まず、陪審員制度がもうすぐ始まると思っていたのが、いつの間にか『裁判員制度』という名前になって、2009年に実施される、と聞いて驚いた。
渡された資料に沿ってリポートをしてみようと思う。

第1、司法改革のながれ
@以前の司法に対するイメージを変えたい。
・裁判沙汰というと暗いイメージがつきまとう。
・時間がかかり費用が高いというイメージ。
(今まで八割の人が泣き寝入りだった。「二割司法」と言われた。)
A各界から不満や改革提言がなされている。
○経済界からは
・迅速な裁判や知的財産権(特許権等)、大型倒産に対応できる専門性を持った人がたくさん必要。
○消費者、市民団体からは
・利用しやすい裁判、資料の不平等性の是正、個々人の権利の実現。
○政界からは
・規制緩和の際のトラブルや被害者への事後的救済の確立。
○弁護士会からは
・1990年代から数回にわたる司法改革提言(要するに使いやすい司法にしよう)ということ。
B司法制度改革審議会の設置と提言(1999年6月〜2001年6月)になされ、政府の責任で次々に立法化された(2001年12月〜2004年11月)

第2、どのような改革が行われたか
@裁判員制度を作る(2009年より実施):後半で詳しく。
・国民の司法参加がないのは先進国で日本だけ。
・昭和3年から15年間、日本でも陪審員制度は存在した。

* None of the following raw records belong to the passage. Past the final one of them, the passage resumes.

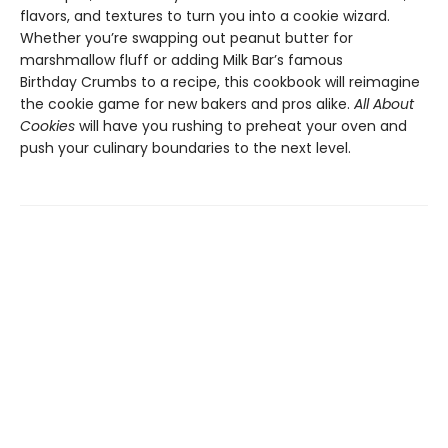
flavors, and textures to turn you into a cookie wizard.
Whether you’re swapping out peanut butter for
marshmallow fluff or adding Milk Bar’s famous
Birthday Crumbs to a recipe, this cookbook will reimagine
the cookie game for new bakers and pros alike.
All About
Cookies
will have you rushing to preheat your oven and
push your culinary boundaries to the next level.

始まったのが10月1日だったので、その日が「法の日」となっている。
A日本司法支援センターの発足(2006年10月)
○アクセスポイントが出来る。
分かりやすく言えば、警察なら110番、救急車なら119番というように、ある番号に電話すれば、そこから適切な相談窓口につないでくれるというものである。これはとてもありがたいのではないかと思う。
○法律扶助の充実
経済的に裕福でない人でも裁判を利用できるように法律扶助制度(裁判費用の立替や援助)のさらなる充実。
10年前まで年間3〜5億円程度、ようやく40億円。(諸外国では数百億円)
○公的被疑者弁護制度を作る
今までの裁判になってからから弁護人をつけるという国選弁護制度をより充実させ、逮捕拘留された段階から弁護人を公費でつける。
○犯罪被害者支援:ケアの問題と手続きへの関与
○過疎地における法律事務所設置
B法科大学院を作る
・司法試験合格を年間500人から3000人程度へ(2006年から新司法試験)
合格率は5割前後か。
・法学部だけでなく、他学部出身者や社会人経験を持った人を幅広く受け入れる事を目指す。(他学部出身者3年間、法律学既修者は2年間で司法試験を受ける資格を得る。)
C裁判官制度の改革:相互に評価しあう、など。
D弁護士制度の改革:大幅増員、報酬の透明化。
Eその他:行政訴訟法改革、労働審判制、知財高裁、プロ野球労組問題、UFJ信託合併問題、ライブドア問題等。

第3、裁判制度とは?(これが今回の本題)
○重大な刑事裁判に国民が参加する制度:有罪か無罪か、有罪なら量刑(懲役何年にするか、執行猶予をつけるか)を裁判官と一緒に決める。
○原則裁判員6人と裁判官3人(例外あり)
○諸外国での司法参加制度
・陪審制(アメリカ、イギリス等):無作為抽出の12人の陪審員で有罪無罪を決める。量刑は裁判官。
・参審制(ドイツ、イタリア等):推薦や希望で選任された参審員と裁判官が一緒に有罪、無罪、量刑を決める
○日本の場合:選挙権のある人の中から無作為抽出、裁判の審理に参加、評議表決をして判決宣告。
○素人でつとまるのか?:裁判員は法律の事を知らなくてもよく、常識に基づいた判断をすることが重要。むしろ法律関係者は裁判員になれない。
○裁判員を辞退できるのか。
原則としては辞退できない。しかし、以下のような場合は出来る事もある。
・70歳以上の人
・地方公共団体の議員で会議の期間中。
・学生または生徒
・過去5年以内に裁判員、検察審査員等を勤めたことのある人
・過去1年以内に裁判員候補者として裁判所にいったことのある人。(つまり、選ばれたが、選任手続きにより6人のうちに選ばれなかった人)
・やむをえない理由:重病、怪我、同居親族の介護、養育、事業に著しい損害が生じる恐れがある場合、父母の葬式等
○かかる日数:呼び出し日は相当事前に分かる。大多数が1〜2日。
○裁判員になる割合:呼び出される割合が一年で330人〜660人に一人。その中で選任手続きで一事件につき6名に絞られるのだから実際はもっと少ないといえるだろう。
○諸外国での経験者の意見:やる前はいやだったが、やってよかったと語っている。今まで知らなかった世界に関与できたという充実感があるのだろうか。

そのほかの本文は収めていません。